Your answer must be every line of the data that holds the string "Corinthia".

— Study material —

"""

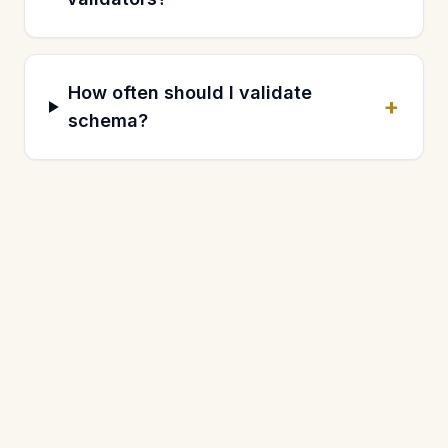
How often should I validate
+
schema?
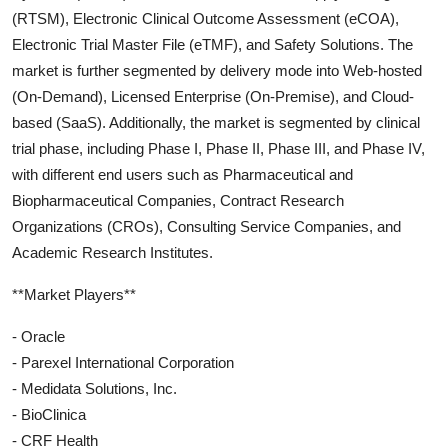
(RTSM), Electronic Clinical Outcome Assessment (eCOA),
Electronic Trial Master File (eTMF), and Safety Solutions. The
market is further segmented by delivery mode into Web-hosted
(On-Demand), Licensed Enterprise (On-Premise), and Cloud-
based (SaaS). Additionally, the market is segmented by clinical
trial phase, including Phase I, Phase II, Phase III, and Phase IV,
with different end users such as Pharmaceutical and
Biopharmaceutical Companies, Contract Research
Organizations (CROs), Consulting Service Companies, and
Academic Research Institutes.
**Market Players**
- Oracle
- Parexel International Corporation
- Medidata Solutions, Inc.
- BioClinica
- CRF Health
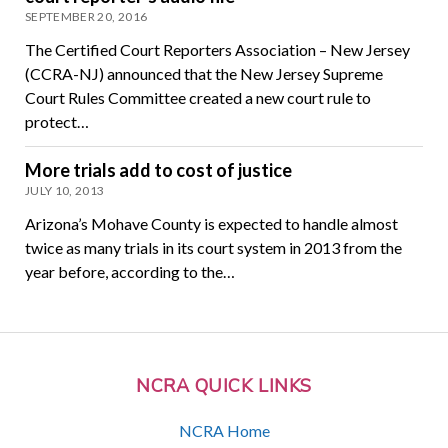
SEPTEMBER 20, 2016
The Certified Court Reporters Association – New Jersey
(CCRA-NJ) announced that the New Jersey Supreme
Court Rules Committee created a new court rule to
protect…
More trials add to cost of justice
JULY 10, 2013
Arizona’s Mohave County is expected to handle almost
twice as many trials in its court system in 2013 from the
year before, according to the…
NCRA QUICK LINKS
NCRA Home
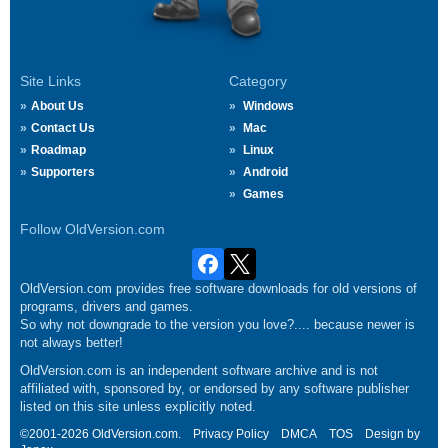
Site Links
Category
About Us
Windows
Contact Us
Mac
Roadmap
Linux
Supporters
Android
Games
Follow OldVersion.com
OldVersion.com provides free software downloads for old versions of
programs, drivers and games.
So why not downgrade to the version you love?.... because newer is
not always better!
OldVersion.com is an independent software archive and is not
affiliated with, sponsored by, or endorsed by any software publisher
listed on this site unless explicitly noted.
©2001-2026 OldVersion.com.
Privacy Policy
DMCA
TOS
Design by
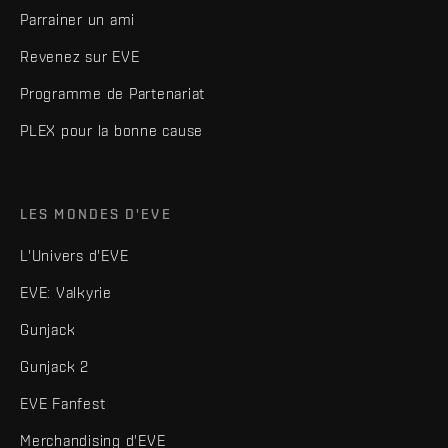
Parrainer un ami
Revenez sur EVE
Programme de Partenariat
PLEX pour la bonne cause
LES MONDES D'EVE
L'Univers d'EVE
EVE: Valkyrie
Gunjack
Gunjack 2
EVE Fanfest
Merchandising d'EVE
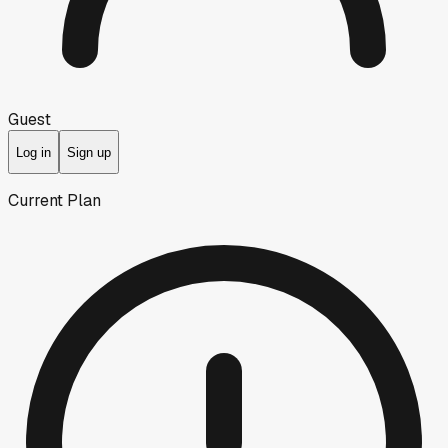
Guest
Log in
Sign up
Current Plan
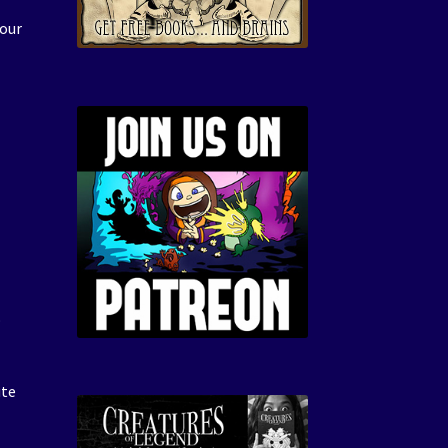
 our
R
o
ute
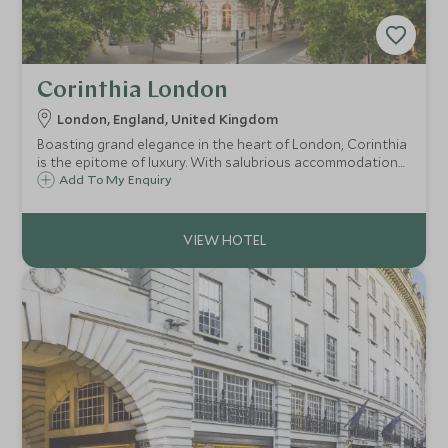
Corinthia London
London, England, United Kingdom
Boasting grand elegance in the heart of London, Corinthia
is the epitome of luxury. With salubrious accommodation
including an exclusive penthouse collection, delectable
Add To My Enquiry
cuisine and standout service, all fusing to make your stay a
magical one.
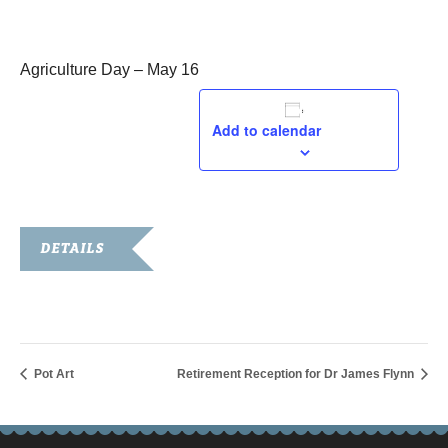
May 16, 2019
Agriculture Day – May 16
Add to calendar
DETAILS
Date:
May 16, 2019
Pot Art
Retirement Reception for Dr James Flynn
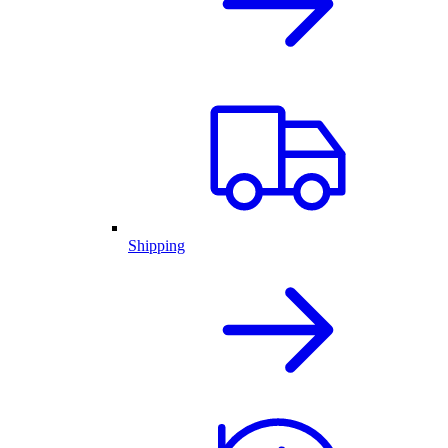
Shipping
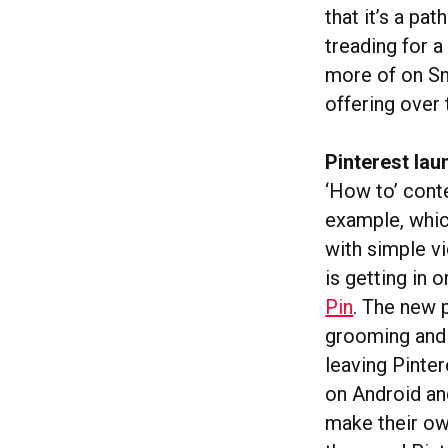
that it’s a p
treading for 
more of on Sna
offering over 
Pinterest lau
‘How to’ cont
example, whic
with simple v
is getting in 
Pin
. The new p
grooming and 
leaving Pinter
on Android and
make their ow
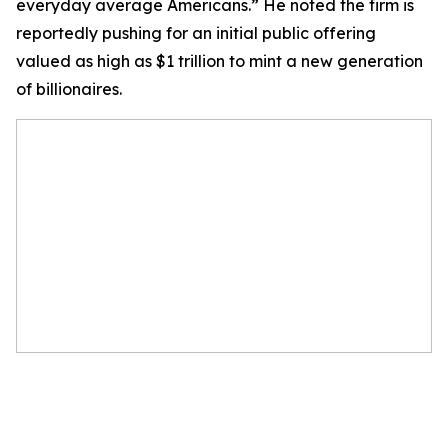
everyday average Americans.” He noted the firm is
reportedly pushing for an initial public offering
valued as high as $1 trillion to mint a new generation
of billionaires.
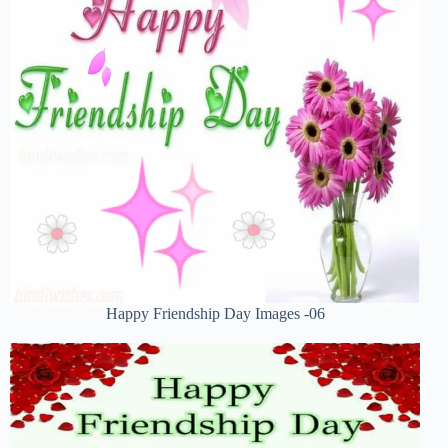
Happy Friendship Day Images -06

"""

— Written response —
Corinthia London
Boasting grand elegance in the heart of London, Corinthia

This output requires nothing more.